You wear many hats, how do you make them all work and remain grounded?
I’m not a super woman, I ask for help when I need it and I have a domestic staff. I don’t think working mothers can do without a domestic staff; it’s essential you get help. Women need help doing things and I advise you get it.

What would you say are the major challenges in running this business?
Changing mindset is a major issue especially as most people don’t put proper structures in place. We also want to change the mindset of the domestic staff, who feel they are “ordinary helps.” I always let them know this is untrue as they are rendering service and value and deserved to be paid. I tell them no job is more or less important than the other. Also, we need government’s assistance in regulating this industry. Just as doctors need licenses to practice, domestic staff should have licenses and when they do wrong, their licenses would be seized. I want the government to pay more attention to this industry.

Looking back, do you wish to have done anything differently?
I’m totally satisfied with the progress we have made. This is the first time we are celebrating nannies in such a huge way and everyone is so happy. There are no regrets for me.

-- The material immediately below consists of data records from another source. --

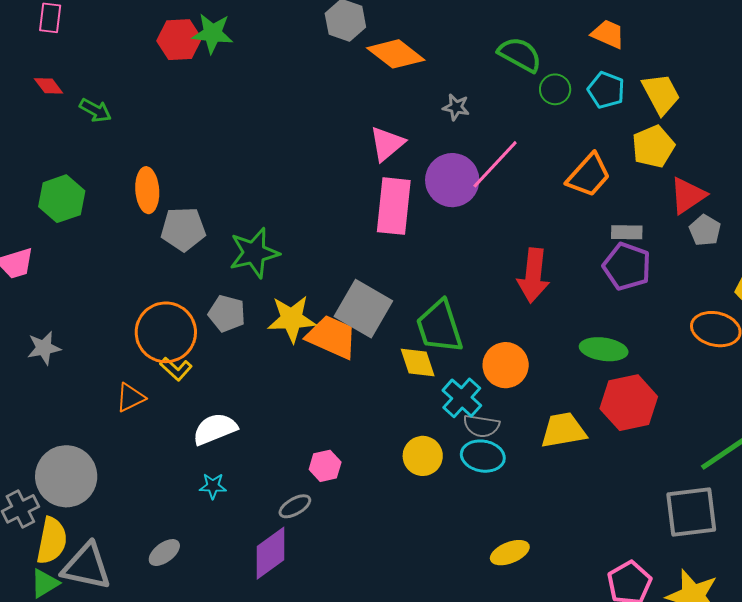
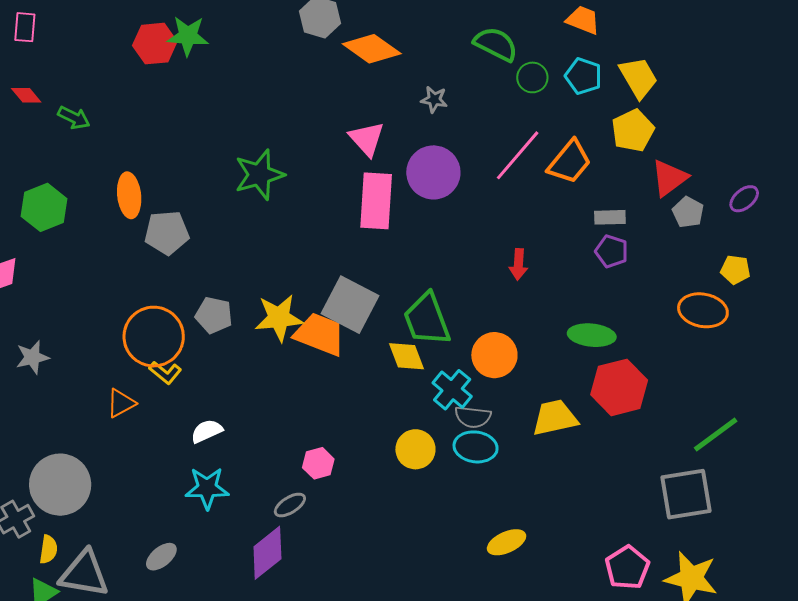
pink triangle: (387, 144) -> (367, 139), turned -30
pink line: (495, 164) -> (518, 155), moved
green star: (254, 253) -> (259, 175), moved
purple pentagon: (627, 266) -> (612, 251), size x0.7
red arrow: (533, 275) -> (518, 264), size x0.6
white semicircle: (215, 429) -> (207, 431), size x0.7
cyan star: (213, 486) -> (207, 488), size x1.6
yellow semicircle: (52, 541) -> (48, 549), size x0.6

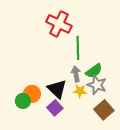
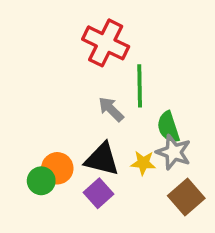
green semicircle: (94, 71) -> (168, 127), turned 108
gray arrow: (76, 74) -> (111, 109), moved, turned -35
black triangle: (57, 89) -> (102, 159), turned -30

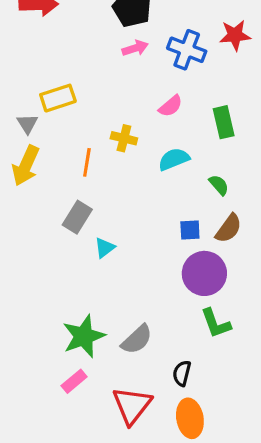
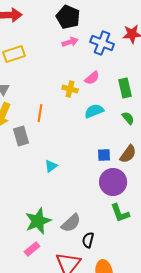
yellow rectangle: (58, 98) -> (14, 54), moved
yellow cross: (124, 138) -> (70, 89), moved
green semicircle: (219, 185) -> (128, 118), moved
gray rectangle: (77, 217) -> (21, 136), moved, turned -48
black semicircle: (182, 373) -> (88, 240), moved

What last words do you want to leave with women that have been inspired by you?
Don’t try to do everything yourself. Getting help doesn’t mean you’re weak. Put structures in place for your staff and your children to make them responsible. If you leave everything for your help, you’re not helping your kids in any way. Most times, parents leave domestic work for girls but that shouldn’t be so; this is why men are the way they are today. Put structures in place for them right from when they’re young, you’ll be helping them and yourself. As parents, we are responsible for how the society is turning out and we need to begin to take this more seriously.